##### Data provided #####
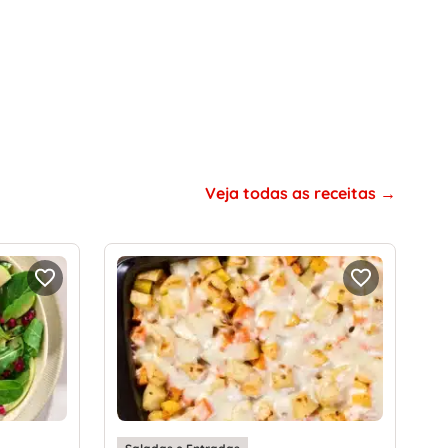
Veja todas as receitas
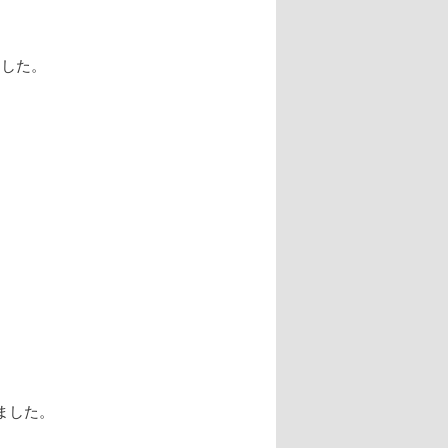
ー
シ
ョ
ました。
ン
ました。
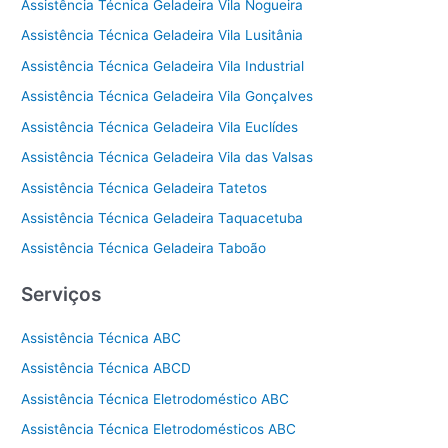
Assistência Técnica Geladeira Vila Nogueira
Assistência Técnica Geladeira Vila Lusitânia
Assistência Técnica Geladeira Vila Industrial
Assistência Técnica Geladeira Vila Gonçalves
Assistência Técnica Geladeira Vila Euclídes
Assistência Técnica Geladeira Vila das Valsas
Assistência Técnica Geladeira Tatetos
Assistência Técnica Geladeira Taquacetuba
Assistência Técnica Geladeira Taboão
Serviços
Assistência Técnica ABC
Assistência Técnica ABCD
Assistência Técnica Eletrodoméstico ABC
Assistência Técnica Eletrodomésticos ABC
#####
Exercise description -
All lines above that contain the word "Vila" are to be copied.

Answer for the task -
Assistência Técnica Geladeira Vila Nogueira
Assistência Técnica Geladeira Vila Lusitânia
Assistência Técnica Geladeira Vila Industrial
Assistência Técnica Geladeira Vila Gonçalves
Assistência Técnica Geladeira Vila Euclídes
Assistência Técnica Geladeira Vila das Valsas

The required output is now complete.